Using exceptional demonstrations and animations, the Shedding Light on the Sun and Earth series introduces students to the essentials of climate science. We examine what causes seasons, why the days are longer in summer than they are in winter, how the movement of the sun across the sky affects the renewable-energy industry, and a whole lot more.
In Episode 2: Long Hot Summer Days, we explain why summer days are long and winter days are short, and how the length of daytime contributes to seasonal variations in temperature.
A 4-minute or so excerpt followed by a 1-minute description.
- View the Question Sheet for students.
Part A: Introduction: Daytime in summer lasts a lot longer than daytime in winter.
Part B: The Sun Above Us: The sun passes directly over the equator only twice a year. During the rest of the year, it is directly over some point on either side of the equator. We track the movement of the sun, explain what the equinoxes and solstices are, and explain the significance of the Tropics of Capricorn and Cancer.

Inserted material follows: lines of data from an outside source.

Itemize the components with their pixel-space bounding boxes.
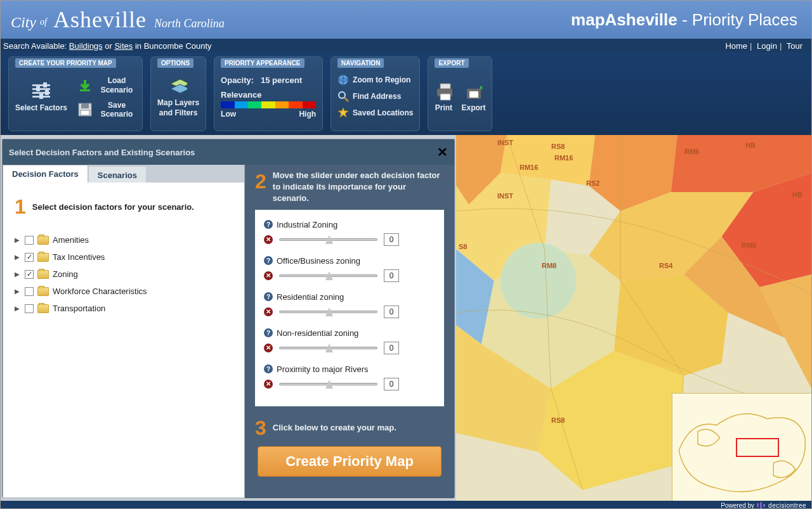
zoom-label: Zoom to Region (353, 75, 410, 84)
chevron-right-icon: ▶ (15, 305, 21, 312)
nav-login[interactable]: Login (757, 41, 777, 51)
folder-icon (37, 304, 49, 313)
relevance-label: Relevance (221, 90, 316, 100)
load-scenario-button[interactable]: Load Scenario (76, 76, 136, 94)
slider-value[interactable]: 0 (384, 233, 399, 246)
tree-item-label: Zoning (53, 269, 78, 279)
tab-decision-factors[interactable]: Decision Factors (3, 165, 88, 183)
info-icon[interactable]: ? (264, 292, 273, 301)
svg-rect-18 (763, 504, 765, 507)
svg-rect-14 (469, 91, 478, 98)
download-arrow-icon (76, 77, 94, 94)
relevance-low: Low (221, 110, 236, 119)
relevance-color-bar (221, 101, 316, 108)
chevron-right-icon: ▶ (15, 236, 21, 243)
tab-scenarios[interactable]: Scenarios (88, 166, 147, 183)
svg-rect-2 (81, 103, 89, 108)
panel-title-navigation: NAVIGATION (337, 58, 384, 68)
importance-slider[interactable] (279, 238, 377, 241)
info-icon[interactable]: ? (264, 328, 273, 337)
tree-item[interactable]: ▶✓Tax Incentives (15, 248, 233, 266)
decisiontree-logo-icon (757, 502, 766, 508)
map-layers-label-1: Map Layers (157, 98, 199, 107)
importance-slider[interactable] (279, 274, 377, 277)
slider-value[interactable]: 0 (384, 378, 399, 390)
minimap-viewport[interactable] (736, 438, 779, 457)
remove-icon[interactable]: ✕ (264, 235, 273, 244)
left-pane: Decision Factors Scenarios 1 Select deci… (3, 165, 245, 498)
map-layers-button[interactable]: Map Layers and Filters (157, 78, 199, 118)
map-canvas[interactable]: INST RS8 RM16 RM16 RS2 RM6 HB HB INST S8… (456, 135, 811, 501)
checkbox[interactable] (25, 287, 34, 296)
panel-create: CREATE YOUR PRIORITY MAP Select Factors … (8, 56, 143, 131)
link-buildings[interactable]: Buildings (69, 41, 103, 51)
panel-title-appearance: PRIORITY APPEARANCE (221, 58, 304, 68)
folder-icon (37, 253, 49, 262)
importance-slider[interactable] (279, 383, 377, 385)
zoom-to-region-button[interactable]: Zoom to Region (337, 74, 410, 86)
slider-thumb[interactable] (325, 344, 333, 352)
factor-row: ?Industrial Zoning✕0 (264, 220, 435, 246)
search-or: or (105, 41, 114, 51)
info-icon[interactable]: ? (264, 364, 273, 373)
nav-links: Home| Login| Tour (725, 41, 802, 51)
factor-slider-list[interactable]: ?Industrial Zoning✕0?Office/Business zon… (255, 210, 444, 406)
checkbox[interactable] (25, 236, 34, 245)
svg-point-7 (339, 92, 345, 98)
create-priority-map-button[interactable]: Create Priority Map (258, 446, 442, 477)
tabs: Decision Factors Scenarios (3, 165, 244, 183)
nav-tour[interactable]: Tour (787, 41, 802, 51)
load-scenario-label: Load Scenario (98, 76, 136, 94)
close-icon[interactable]: ✕ (437, 145, 448, 160)
svg-rect-12 (440, 94, 450, 100)
slider-thumb[interactable] (325, 307, 333, 316)
folder-icon (37, 270, 49, 279)
saved-locations-button[interactable]: Saved Locations (337, 107, 413, 119)
logo-sub: North Carolina (154, 17, 225, 30)
find-address-button[interactable]: Find Address (337, 91, 401, 102)
remove-icon[interactable]: ✕ (264, 307, 273, 316)
slider-thumb[interactable] (325, 235, 333, 244)
importance-slider[interactable] (279, 311, 377, 313)
floppy-disk-icon (76, 101, 94, 119)
export-button[interactable]: Export (461, 83, 485, 112)
slider-value[interactable]: 0 (384, 306, 399, 318)
remove-icon[interactable]: ✕ (264, 271, 273, 280)
svg-rect-17 (760, 502, 762, 508)
info-icon[interactable]: ? (264, 256, 273, 265)
checkbox[interactable]: ✓ (25, 253, 34, 262)
svg-rect-16 (757, 503, 759, 507)
print-button[interactable]: Print (435, 83, 452, 112)
tree-item[interactable]: ▶Workforce Characteristics (15, 283, 233, 300)
panel-navigation: NAVIGATION Zoom to Region Find Address S… (331, 56, 420, 131)
export-arrow-icon (464, 83, 482, 101)
right-pane: 2 Move the slider under each decision fa… (245, 165, 454, 498)
slider-thumb[interactable] (325, 271, 333, 280)
slider-value[interactable]: 0 (384, 342, 399, 354)
search-rest: in Buncombe County (135, 41, 212, 51)
powered-by-label: Powered by (721, 502, 754, 509)
select-factors-button[interactable]: Select Factors (15, 83, 67, 112)
minimap[interactable] (672, 393, 811, 501)
svg-line-8 (344, 98, 348, 101)
step-1-number: 1 (15, 195, 26, 219)
checkbox[interactable]: ✓ (25, 270, 34, 279)
importance-slider[interactable] (279, 347, 377, 349)
nav-home[interactable]: Home (725, 41, 747, 51)
tree-item-label: Tax Incentives (53, 252, 105, 262)
checkbox[interactable] (25, 304, 34, 313)
tree-item[interactable]: ▶Transportation (15, 300, 233, 317)
save-scenario-button[interactable]: Save Scenario (76, 101, 136, 119)
factor-name: Industrial Zoning (277, 220, 337, 229)
slider-thumb[interactable] (325, 380, 333, 389)
info-icon[interactable]: ? (264, 220, 273, 229)
link-sites[interactable]: Sites (114, 41, 133, 51)
factor-row: ?Proximity to major Rivers✕0 (264, 364, 435, 390)
slider-value[interactable]: 0 (384, 269, 399, 282)
tree-item[interactable]: ▶Amenities (15, 231, 233, 248)
find-label: Find Address (353, 92, 401, 101)
remove-icon[interactable]: ✕ (264, 344, 273, 352)
tree-item[interactable]: ▶✓Zoning (15, 266, 233, 283)
panel-title-create: CREATE YOUR PRIORITY MAP (15, 58, 116, 68)
remove-icon[interactable]: ✕ (264, 380, 273, 389)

Part C: Longer Days and Shorter Days: Why are summer days longer than winter days? Why do we get about 12 hours of daylight and 12 hours of night when the equinoxes occur? And does your location on Earth affect the way that the length of daytime and night time change?
Part D: Daylight Saving: Not really climate related, because daylight saving doesn’t change nature in any way! However, it does change what time we get up in the morning…
Part A: Introduction
The Sun. All life on Earth depends on it for the light and warmth that it brings to our planet. However, throughout the year, the weather changes. We saw in our last episode the reason that the Earth experiences seasons. It comes down to the fact that the Earth is tilted with respect to its orbit around the sun and this changes the angle from which sunlight hits the Earth. More direct sunlight produces warmer weather, while less direct sunlight produces cooler weather.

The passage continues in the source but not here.